Regrettez-vous le choix de l’UDI de ne pas y prendre part ?

Oui je le regrette. Mais même s’il n’y a pas de candidat de l’UDI, les électeurs de l’UDI  sont appelés à participer à la primaire ainsi que tous les Parisiennes et les Parisiens qui veulent l’alternance.

 

Au vu de sa condamnation, Jean Tiberi pourra-t-il sur vos listes ?

Je l'ai dit, sur les listes que je proposerai, il n'y aura pas de candidat sous le coup de condamnation importante. Jean Tiberi a déposé un pourvoi en cassation mais une condamnation comportant une peine d’inéligibilité est naturellement importante.

 

Certains, y compris dans votre camp, vous accusent de vouloir utiliser Paris comme d’un marchepied pour des ambitions nationales…

Si j’étais dans une logique de carrière, je n’aurais pas fait ce choix. François Hollande a obtenu plus de 55% des voix à Paris et les sondages montrent que ça ne sera pas facile. Mais j ai la passion de Paris et sa conquête est un projet qui se suffit a lui même.
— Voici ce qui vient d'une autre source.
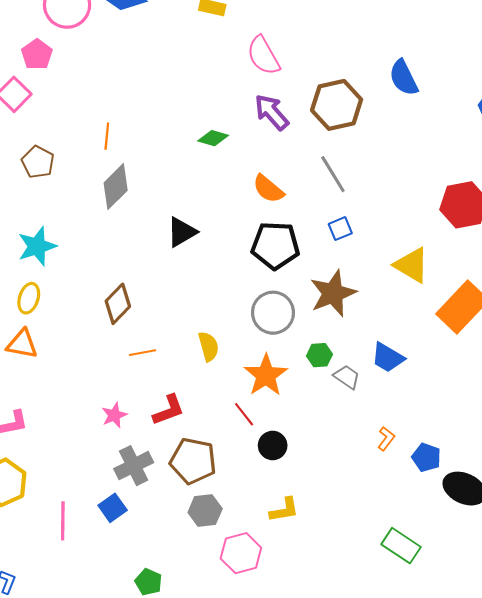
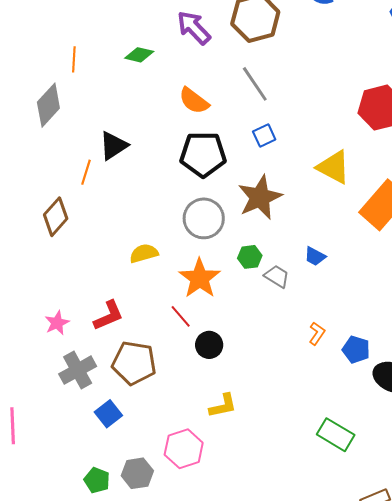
orange line: (107, 136) -> (74, 59), moved
yellow semicircle: (209, 346) -> (144, 253), turned -88
orange line: (143, 353) -> (86, 172), moved, turned -60
blue trapezoid: (388, 358) -> (315, 256), size x0.7
blue square: (113, 508) -> (108, 414), moved
gray hexagon: (205, 511) -> (137, 473), moved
Je prends tous les risques pour Paris. J’ai démissionné de la mairie de Longjumeau, j’ai renoncé à faire campagne pour la présidence de l’UMP, je n’ai pas voulu entrer dans la direction du parti.

 

Mais vous êtes encore députée de l’Essonne…

Il s’agit d’un mandat national. Mais si je suis élue maire de Paris, j'en démissionnerais aussi. Je suis contre le cumul des mandats dans les grandes villes.

 

Dans quel arrondissement serez-vous candidate ?

Ce sera une décision collective et après la primaire. Pour l’heure, on propose aux Parisiennes et aux Parisiens de choisir leur tête de liste ; toutes les autres discussions comme la constitution des listes dans les arrondissements viendraient brouiller le débat.

Ce qui est sur, c'est que je serai candidate dans un arrondissement où la bataille de Paris peut se jouer. Je ne cherche pas de solution de confort pour me protéger.

 

Faut-il maintenir l’élection prévue en septembre pour la présidence de l'UMP ?

C’est un engagement pris devant les militants. Toute autre solution, si elle existe, devrait être validée par eux sinon cela posera un problème de légitimité. Concernant la nouvelle direction, à laquelle je ne veux pas participer, je fais plusieurs propositions : qu’elle soit davantage décentralisée quitte à vendre le siège du parti, qu’elle soit plus collégiale et que soient systématisées les pratiques qui permettent d’ouvrir le parti, à commencer par les primaires.

 

A quoi a servi la motion de censure débattue mercredi ?

L’objectif n’était pas de faire adopter cette motion de censure. Elle devait permettre de ne pas laisser sans voix les Français qui souffrent. Aujourd’hui, la censure, ce sont les Français qui la votent chaque matin quand ils discutent ou qu’ils ouvrent le journal.

Le rôle de l’opposition est de faire écho à cela, d’en être le porte-voix.